- _What is expected_:
Count the lines below that carry the word "bounding". Answer with that number alone.

- _Data for analysis_:
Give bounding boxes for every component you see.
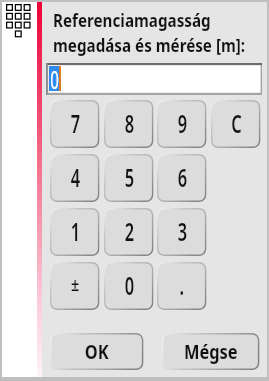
staticText: Mégse <box>184 338 238 365</box>
staticText: 8 <box>125 105 134 140</box>
staticText: . <box>180 267 184 302</box>
staticText: C <box>231 105 242 140</box>
button[interactable]: 7 <box>50 100 100 149</box>
button[interactable]: . <box>157 262 207 311</box>
staticText: 1 <box>71 213 80 248</box>
button[interactable]: 0 <box>104 262 154 311</box>
staticText: 2 <box>125 213 134 248</box>
button[interactable]: OK <box>50 333 144 371</box>
staticText: 5 <box>125 159 134 194</box>
staticText: 6 <box>178 159 187 194</box>
staticText: 0 <box>50 61 59 96</box>
button[interactable]: Mégse <box>162 333 260 371</box>
button[interactable]: ± <box>50 262 100 311</box>
button[interactable]: 9 <box>157 100 207 149</box>
staticText: 7 <box>71 105 80 140</box>
staticText: 9 <box>178 105 187 140</box>
staticText: 4 <box>71 159 80 194</box>
button[interactable]: C <box>211 100 261 149</box>
staticText: OK <box>85 338 109 365</box>
staticText: Referenciamagasság megadása és mérése [m… <box>53 8 246 58</box>
button[interactable]: 8 <box>104 100 154 149</box>
staticText: ± <box>71 272 80 297</box>
button[interactable]: 6 <box>157 154 207 203</box>
button[interactable]: 4 <box>50 154 100 203</box>
button[interactable]: 2 <box>104 208 154 257</box>
button[interactable]: 5 <box>104 154 154 203</box>
staticText: 3 <box>178 213 187 248</box>
other: Keypad <box>6 4 34 40</box>
staticText: 0 <box>125 267 134 302</box>
button[interactable]: 1 <box>50 208 100 257</box>
button[interactable]: 3 <box>157 208 207 257</box>
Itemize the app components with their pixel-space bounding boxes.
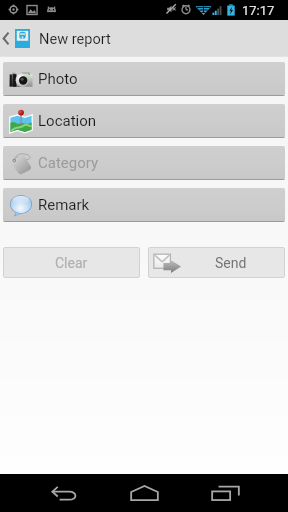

- _Exercise solution_:
2